To ensure that there is some sport to go with all the advertising, the National Football League has strict rules about league, broadcast, and team-level sponsorships. But one thing the league will never do, it seems, is nix commercial breaks from its programming. It does, after all, host the biggest advertising event of the year—the Super Bowl.
Facebook withdrew its bid to stream Thursday Night Football live on the social network because it couldn’t agree with the NFL on how to monetize the games, Bloomberg reported yesterday (Apr. 1), citing a person with knowledge of the discussions. Facebook is keeping its live videos commercial-free, for now, and the NFL wouldn’t part with TV-style ad breaks, the publication said. The pair had been in talks over the digital rights for at least a month.

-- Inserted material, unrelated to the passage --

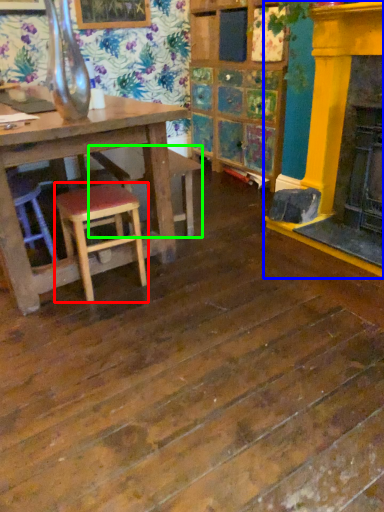 Question: Estimate the real-world distances between objects in this image. Which object is closer to stool (highlighted by a red box), fireplace (highlighted by a blue box) or bar stool (highlighted by a green box)?

Choices:
 (A) fireplace
 (B) bar stool

Answer: (B) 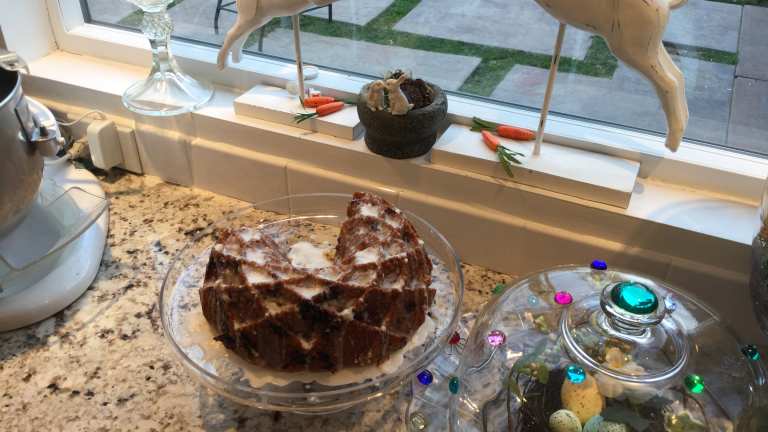 The image size is (768, 432). I want to click on counter top, so click(x=143, y=376). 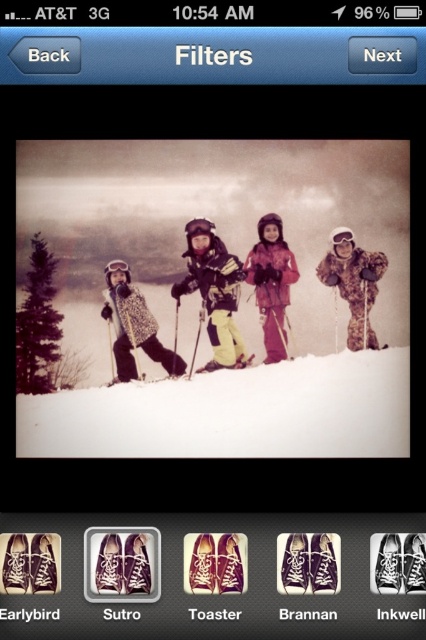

The early-morning games in London that are packaged with Thursday-night rights were also a sticking point for Facebook, according to Bloomberg’s source.
The NFL is reportedly still shopping the digital rights to Thursday Night Football and is expected to announce a deal next week, sources close to the matter told CNN Money’s Brian Stelter, per his Reliable Sources newsletter. Verizon, Amazon, and YouTube are rumored to be in the running.
CBS and NBC share the broadcast rights to Thursday Night Football, as part of a two-year, $900-million deal that closed in February.